__Prompt__
Take the data below and write it out exactly, except for the pictures.

(Saved entries)
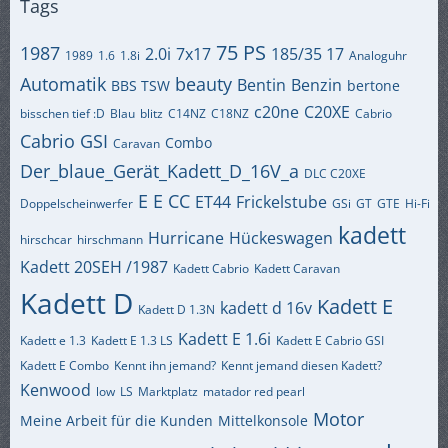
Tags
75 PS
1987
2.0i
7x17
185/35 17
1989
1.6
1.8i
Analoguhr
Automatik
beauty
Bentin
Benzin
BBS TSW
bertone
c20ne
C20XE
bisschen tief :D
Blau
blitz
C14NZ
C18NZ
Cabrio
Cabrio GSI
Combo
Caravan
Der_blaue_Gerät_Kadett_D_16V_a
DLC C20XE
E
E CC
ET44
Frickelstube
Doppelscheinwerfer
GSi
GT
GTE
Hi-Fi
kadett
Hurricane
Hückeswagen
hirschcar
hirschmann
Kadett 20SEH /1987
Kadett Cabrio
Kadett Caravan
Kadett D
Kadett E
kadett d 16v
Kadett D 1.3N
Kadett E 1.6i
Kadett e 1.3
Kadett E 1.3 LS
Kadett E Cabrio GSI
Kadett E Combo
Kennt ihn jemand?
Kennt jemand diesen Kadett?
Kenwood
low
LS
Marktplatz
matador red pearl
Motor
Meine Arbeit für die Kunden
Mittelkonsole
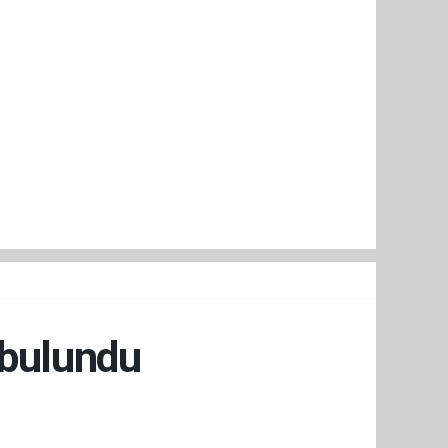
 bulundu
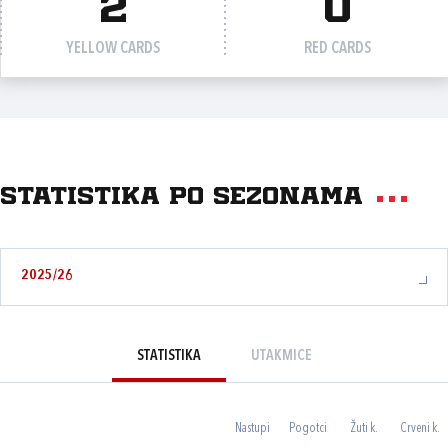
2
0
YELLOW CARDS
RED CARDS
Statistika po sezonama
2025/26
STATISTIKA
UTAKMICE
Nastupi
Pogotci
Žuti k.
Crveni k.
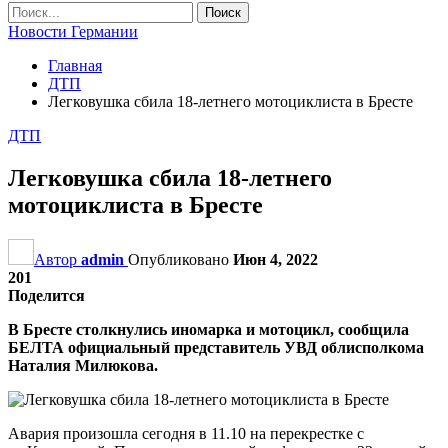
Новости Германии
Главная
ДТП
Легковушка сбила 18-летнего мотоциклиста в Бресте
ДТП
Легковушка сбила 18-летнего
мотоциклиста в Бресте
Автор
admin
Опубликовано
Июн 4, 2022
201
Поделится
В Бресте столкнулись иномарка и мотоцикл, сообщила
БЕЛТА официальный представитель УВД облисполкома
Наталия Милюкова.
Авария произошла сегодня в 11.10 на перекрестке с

__Result for this task__
Tags
75 PS
1987
2.0i
7x17
185/35 17
1989
1.6
1.8i
Analoguhr
Automatik
beauty
Bentin
Benzin
BBS TSW
bertone
c20ne
C20XE
bisschen tief :D
Blau
blitz
C14NZ
C18NZ
Cabrio
Cabrio GSI
Combo
Caravan
Der_blaue_Gerät_Kadett_D_16V_a
DLC C20XE
E
E CC
ET44
Frickelstube
Doppelscheinwerfer
GSi
GT
GTE
Hi-Fi
kadett
Hurricane
Hückeswagen
hirschcar
hirschmann
Kadett 20SEH /1987
Kadett Cabrio
Kadett Caravan
Kadett D
Kadett E
kadett d 16v
Kadett D 1.3N
Kadett E 1.6i
Kadett e 1.3
Kadett E 1.3 LS
Kadett E Cabrio GSI
Kadett E Combo
Kennt ihn jemand?
Kennt jemand diesen Kadett?
Kenwood
low
LS
Marktplatz
matador red pearl
Motor
Meine Arbeit für die Kunden
Mittelkonsole
 bulundu
2
0
YELLOW CARDS
RED CARDS
Statistika po sezonama
2025/26
STATISTIKA
UTAKMICE
Nastupi
Pogotci
Žuti k.
Crveni k.
Новости Германии
Главная
ДТП
Легковушка сбила 18-летнего мотоциклиста в Бресте
ДТП
Легковушка сбила 18-летнего
мотоциклиста в Бресте
Автор
admin
Опубликовано
Июн 4, 2022
201
Поделится
В Бресте столкнулись иномарка и мотоцикл, сообщила
БЕЛТА официальный представитель УВД облисполкома
Наталия Милюкова.
Авария произошла сегодня в 11.10 на перекрестке с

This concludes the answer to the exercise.